Study says investor sentiment influences Cryptocurrencies prices
A recent study by the Warwick Business School states that the whims of investors dictate the prices of Cryptocurrencies. The study also argues that economic indices do not play a significant role in defining market dynamics. In short, Cryptocurrencies are only as good as what people are willing to pay for.
Daniele Bianchi, Assistant Professor of Finance at Warwick Business School, is the author of this research. The study examined the 14 main Cryptocurrencies according to their market capitalization. The main conclusion drawn was that media hype and emotion played the most significant roles in determining whether the price of a Cryptocurrency increases or decreases.
According to Bianchi, unlike the USD, whose value is based on many parameters such as trade deficits and interest rates, Cryptocurrencies prices are based on feelings about the platform and the resulting projects. Bianchi also added his voice to the Cryptographic bubble story by saying that the market has striking similarities with the Internet bubble of the late 1990s and early 2000s.
Thus, he expects that many of the current digital token projects will collapse once the bubble burst. The finance professor then stated that Crypto investors, therefore, must find the “Amazon” of the Crypto market. This previous statement is a reference to the fact that Amazon was one of the few companies to survive the dot-com crash.

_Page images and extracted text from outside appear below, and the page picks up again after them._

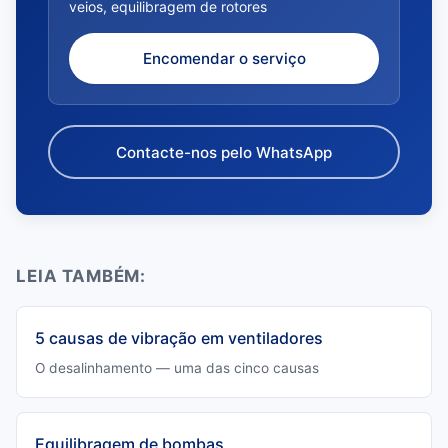
veios, equilibragem de rotores
Encomendar o serviço
Contacte-nos pelo WhatsApp
LEIA TAMBÉM:
5 causas de vibração em ventiladores
O desalinhamento — uma das cinco causas
Equilibragem de bombas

Gandham says that the feelings of investors alone do not take into account the value of Cryptocurrencies. While on the subject of value, the USD and many other fiduciary currencies operate on faith, a belief in the government’s ability to maintain value. If that’s not investor sentiment, what is it?
Martin Weiss of Weiss Cryptocurrency Ratings recently provided a robust refutation of Warren Buffett’s rhetoric that “Bitcoin has no value”. Weiss identified three distinct value levels for Bitcoin, namely intrinsic value, monetary value and exchange value.